Il conte gli aveva tesa la mano.

E’ non toccolla.

— Pietro — disse il conte un po’ sconcertato dell’attitudine sinistra di suo fratello — mi avete fatto avvertire di venirvi a trovar qui. Sono felice di vedervi.

E stese di nuovo la destra, cui il principe si astenne dallo stringere.

— Conte Alessandro di Lavandall — sclamò egli infine di una voce lenta e cavernosa — avevate desiderato di conoscere il mistero della mia vita. L’avete conosciuto; l’avete visto.

— Fratello — mormorò il conte mettendosi le mani sul volto — io ne sono annientato.

— Io pure — continuò il principe senza porre mente alle parole del fratello — io pure, io, voleva sapere. O’ saputo; ò visto.
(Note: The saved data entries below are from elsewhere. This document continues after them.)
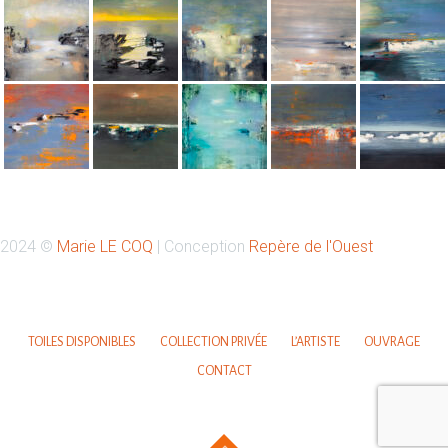
Retrouvez-moi sur Instagram
2024 ©
Marie LE COQ
| Conception
Repère de l'Ouest
Votre nom
TOILES DISPONIBLES
COLLECTION PRIVÉE
L’ARTISTE
OUVRAGE
CONTACT
Votre email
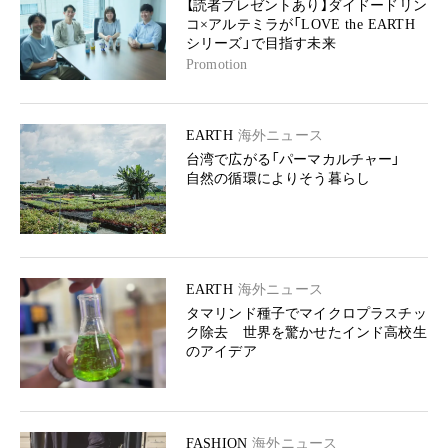
【読者プレゼントあり】ダイドードリン
コ×アルテミラが「LOVE the EARTH
シリーズ」で目指す未来
Promotion
EARTH
海外ニュース
台湾で広がる「パーマカルチャー」
自然の循環によりそう暮らし
EARTH
海外ニュース
タマリンド種子でマイクロプラスチッ
ク除去 世界を驚かせたインド高校生
のアイデア
FASHION
海外ニュース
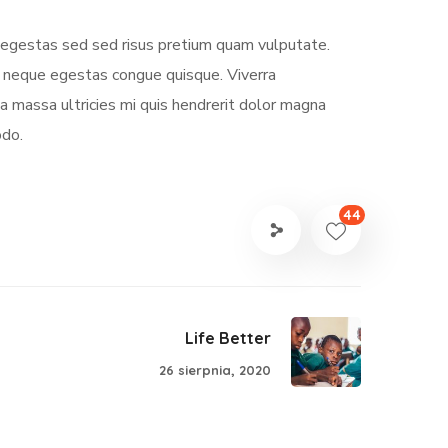
s egestas sed sed risus pretium quam vulputate.
m neque egestas congue quisque. Viverra
 massa ultricies mi quis hendrerit dolor magna
odo.
44
Life Better
26 sierpnia, 2020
Alessandro impallidì e traballò.

— Ebbene — soggiunse il principe — poichè vi aveste il malanno di avvicinare le vostre labbra a questa coppa di fango e di lagrime, cioncatela tutta, fino alla belletta. Sappiatevi il resto.

Alessandro incrocciò le braccia sul petto, e restò impiedi, lo sguardo al suolo, l’aria costernata.

— Io sono un misero — sclamò il principe di una voce sorda e concentrata. A venticinque anni, colmo di tutti i favori della fortuna, io desidero la morte. Mi dicono avvenente; son di gran nascimento; sono ricco... e fo orrore! Io invidio la sorte del mendicante ebreo, cui i cani mordono all’uscio nostro: e’ non è che povero! Io mi ebbi bello ad interrogare la scienza. Questa cortigiana, non à sorriso per la sventura. Essa civetta con le piccole malattie. Biascica nonsensi, in presenza di quei castighi fatali che si addimandano tisi, apoplessia, epilessia, gotta, ed il resto. Mi son tuffato nello studio, nelle feste, nei viaggi, nei pericoli i più insensati, onde, almeno, obliare. In capo a tutto ò trovato quest’orrido spettro... Ed il mondo sclama sul mio passaggio: che à dunque fatto quest’uomo alla Provvidenza per strapparlo lo scrigno delle felicità?!